# Exercise description:
Exclude the pictures and retype the entries as written.

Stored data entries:
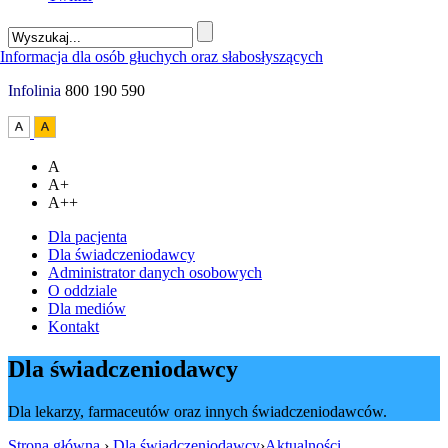
Infolinia
800 190 590
A
A+
A++
Dla pacjenta
Dla świadczeniodawcy
Administrator danych osobowych
O oddziale
Dla mediów
Kontakt
Dla świadczeniodawcy
Dla lekarzy, farmaceutów oraz innych świadczeniodawców.
Strona główna
›
Dla świadczeniodawcy
›
Aktualności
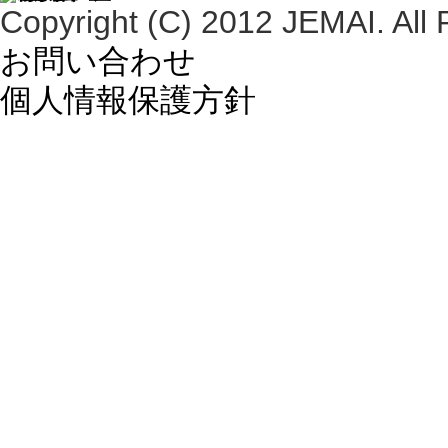
Copyright (C) 2012 JEMAI. All 
お問い合わせ
個人情報保護方針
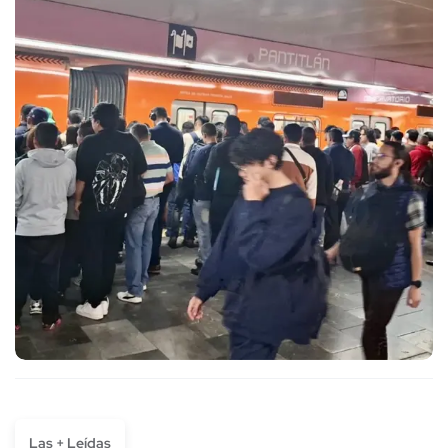
Las + Leídas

# Task answer:
Infolinia
800 190 590
A
A+
A++
Dla pacjenta
Dla świadczeniodawcy
Administrator danych osobowych
O oddziale
Dla mediów
Kontakt
Dla świadczeniodawcy
Dla lekarzy, farmaceutów oraz innych świadczeniodawców.
Strona główna
›
Dla świadczeniodawcy
›
Aktualności
Copyright (C) 2012 JEMAI. All 
お問い合わせ
個人情報保護方針
Las + Leídas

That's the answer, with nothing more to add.